Au moins, au moment pour tous ces gens-là de s’exprimer – d’abord, d’abord, y a l’aîné… – le champ semblait ouvert comme un paysage des Hauts-de-France. En réalité, ce champ-là était déjà clôturé, comme l’explique le jury dans la sélection des sept agences en course.
(je cite) « Une attention particulière dans le choix des agences nominées a été accordée au respect de la parité afin de promouvoir une représentation équilibrée des genres dont on sait qu’elle contribue à l’enrichissement des propositions créatives et de souligner l’engagement du jury à encourager une culture de collaboration inclusive et équitable au sein du secteur. Le jury a ainsi été attentif à restituer l’importance de la place des femmes architectes pour la pensée et l’acte constructifs, reconnaissant que la diversité des voix et des expériences contribue à des solutions justes et durables pour le secteur ».
Fallait le dire et nul besoin de ces circonlocutions pour comprendre que le jury ne serait pas malheureux que, pour une fois, une femme gagne. Il faut dire que pour trouver une femme architecte Grand Prix national d’Architecture, il faut remonter… à jamais. Depuis 1975 et la création de ce prix, AUCUNE femme ne l’a jamais emporté en son nom propre. Et elles ne sont que deux – Anne Lacaton (2008) et Myrto Vitart (2016) – dûment accompagnées, à voir leur nom gravé au fronton du Hall of Fame. Alors Gilles Perraudin et Bernard Quirot, à l’œuvre toujours placée depuis quelques années mais jamais gagnante, peuvent déchirer leurs tickets perdants.
Qui reste-t-il ? Jean et Aline Harari et Corinne Vezzoni. Or il faut bien qu’un jour une femme architecte en son nom propre gagne ce Grand Prix maculé de testostérone depuis l’origine, les deux derniers étant Pierre-Louis Faloci (2018) et Philippe Prost (2022). Si le moment n’est pas venu, il ne le sera jamais !
Bref, c’est plié.
Ce qui est dommage est que, avec les atermoiements des intellos du ministère, chacun cherche à placer ses poulains (le GPNA sous tutelle de Rachida Dati, l’écurie Hidalgo, casaque verte, est pas ou peu représentée) et nul ne parle plus d’architecture à l’occasion de ce Grand Prix qui, tous les deux ans, perd un peu plus de son autorité.
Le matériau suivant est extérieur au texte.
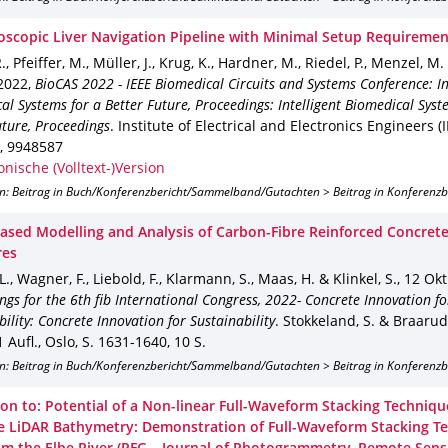
oscopic Liver Navigation Pipeline with Minimal Setup Requiremen
., Pfeiffer, M., Müller, J., Krug, K., Hardner, M., Riedel, P., Menzel, M
 2022
,
BioCAS 2022 - IEEE Biomedical Circuits and Systems Conference: In
al Systems for a Better Future, Proceedings: Intelligent Biomedical Syst
uture, Proceedings
.
Institute of Electrical and Electronics Engineers (
,
9948587
onische (Volltext-)Version
on: Beitrag in Buch/Konferenzbericht/Sammelband/Gutachten > Beitrag in Konferenz
ased Modelling and Analysis of Carbon-Fibre Reinforced Concrete
res
L., Wagner, F., Liebold, F., Klarmann, S., Maas, H. & Klinkel, S.
,
12 Okt
ngs for the 6th fib International Congress, 2022- Concrete Innovation fo
ility: Concrete Innovation for Sustainability
.
Stokkeland, S. & Braarud,
 Aufl.
,
Oslo
,
S. 1631-1640
,
10 S.
on: Beitrag in Buch/Konferenzbericht/Sammelband/Gutachten > Beitrag in Konferenz
ion to: Potential of a Non-linear Full-Waveform Stacking Techniqu
e LiDAR Bathymetry: Demonstration of Full-Waveform Stacking T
Pour régler le problème #METOO au ministère, peut-être la solution est-elle de réserver alternativement une année pour un grand prix mâle et une autre pour un grand prix femelle – autres les années bissextiles. Par exemple, pour 2025, un Grand prix national d’architecture entre :
– Odile Decq
– Françoise Reynaud
– Manuelle Gautrand
– Anne Démians
– Brigitte Métra
– Roueïda Ayache
Voilà une sélection qui aurait de l’allure, même pour Madame Michu, et il y aurait match.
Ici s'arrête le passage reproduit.